Il primo passo dei dissidenti sarà l’uscita dai ranghi di Syriza e la formazione di un autonomo gruppo parlamentare. Parallelamente vedrà la luce, nei tempi rapidi indotti dal precipitare della crisi di governo, quel fronte anti-Memorandum al quale avevano fatto appello, appena una settimana fa, dodici personaggi di altrettante organizzazioni della sinistra istituzionale ed extraparlamentare. Sarà il «nuovo inizio» del quale ha parlato l’altro ieri il leader della Piattaforma di sinistra Panaiotis Lafazanis, una forza politica «di sinistra e patriottica» che si rivolgerà a tutto il popolo che ha votato «no» al referendum. Le parole durissime dell’ex ministro dell’Energia hanno rappresentato forse la goccia che ha fatto traboccare il vaso per Alexis Tsipras, inducendolo a rompere gli indugi e spiazzare tutti indicendo elezioni anticipate subito dopo aver rimborsato 3,2 miliardi di euro alla Bce e aver ricapitalizzato le banche per dieci miliardi, mettendo in sicurezza la Grecia. «Il governo ha voltato le spalle ai principi e alle lotte di migliaia di membri e funzionari di Syriza, nonché alle speranze del mondo democratico progressista», aveva detto Lafazanis.

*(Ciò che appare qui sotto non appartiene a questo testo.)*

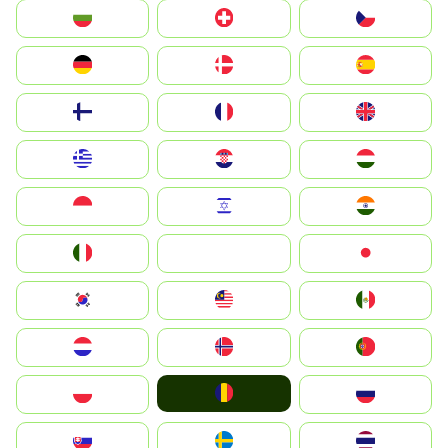
България
Switzerland
Czechia
Deutschland
Denmark
España
Suomi
France
United Kingdom
Greece
Hrvatska
Magyarország
Indonesia
Israel
India
Italia
JA
Japan
South Korea
Malay
Mexico
Nederland
Norge
Portugal
România
Polska
Россия
Slovensko
Ruoŧŧa
ไทย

Una rottura che era nell’aria, che spacca trasversalmente Syriza e provocherà lacerazioni umane forti e problemi pratici di non poco conto, per un partito all’antica, composto di sezioni e militanti, molto radicato nei quartieri così come nelle organizzazioni sociali (basti pensare alle decine di ambulatori e farmacie autorganizzate nate negli anni della crisi). Non è solo una forza politica che va in crisi, ma un modello vincente sia sul piano interno che per le riemergenti sinistre europee: una coalizione «polifonica e contraddittoria» come amavano definirla, capace in pochi anni di diventare il primo partito della Grecia.

A poco è servito l’appello del novantaduenne ex partigiano Manolis Glezos, che pur criticando radicalmente le decisioni della dirigenza aveva invitato il partito a «rinsavire» e discutere, convinto che un punto di mediazione si sarebbe trovato. Con chi si schiererà ora l’uomo che tirò giù la bandiera nazista dal Partenone? Cosa faranno la Presidente del Parlamento Zoe Konstantopoulou e l’ex ministro delle Finanze Yanis Varoufakis, ipercritici con il Memorandum firmato? Nomi pesanti che potrebbero fare la differenza, se schierati dall’una o dall’altra parte. La decisione di Tsipras ha spazzato via pure i pontieri del partito, chi pensava fosse ancora realizzabile la missione impossibile di mantenere unita la Coalizione della sinistra radicale. Ora sono chiamati tutti a schierarsi o a tirarsi indietro, come ha annunciato ieri la deputata Maria Kanellopoulos, che non si ricandiderà perché «non voglio partecipare all’inevitabile guerra civile tra eserciti di parte che si scatenerà» e, dice, tornerà all’attivismo sociale. Le due Syriza si divideranno senza neppure confrontarsi in un congresso: chiesto da Tsipras all’indomani dell’Eurogruppo del 12 luglio (quello del «waterboading mentale»), è rimasto stritolato dal muro contro muro e dalla probabile diserzione della sinistra interna. «Perché un’elezione indetta ad agosto, a tempo di record?» si chiedeva ieri il sito Iskra, house organ  della minoranza, «la ragione è semplice e intuitiva: il governo è preoccupato per le conseguenze del Memorandum, che si faranno sentire giorno dopo giorno. Ma c’è un altro motivo non trascurabile: sorprendere la Piattaforma di sinistra, che non ha avuto il tempo di prepararsi alle elezioni, e sbarazzarsi del no al referendum».

Chi non si dichiara sorpreso è l’inossidabile Kke: anche il segretario del partito comunista Koutsoubias ha detto che un voto a così breve termine serve per non far organizzare gli avversari, ma loro si dicono «pronti in qualsiasi momento». D’altronde sono stati tra i pochi a non andare in vacanza neppure un giorno: i suoi militanti affiliati al sindacato Pame sono scesi in piazza sia nel giorno del voto del primo accordo, a luglio, che in quello di ferragosto sul Memorandum.
Ma a preoccupare lo staff di Tsipras, e forse a spingerlo a forzare i tempi, sono soprattutto i sondaggi: l’ormai ex premier è ancora forte, ma i consensi sarebbero un po’ in calo e l’applicazione delle

misure più dure del Memorandum rischierebbe solo di nuocergli.  Da qui la decisione di  giocare d’anticipo e chiedere ai greci un consenso pieno.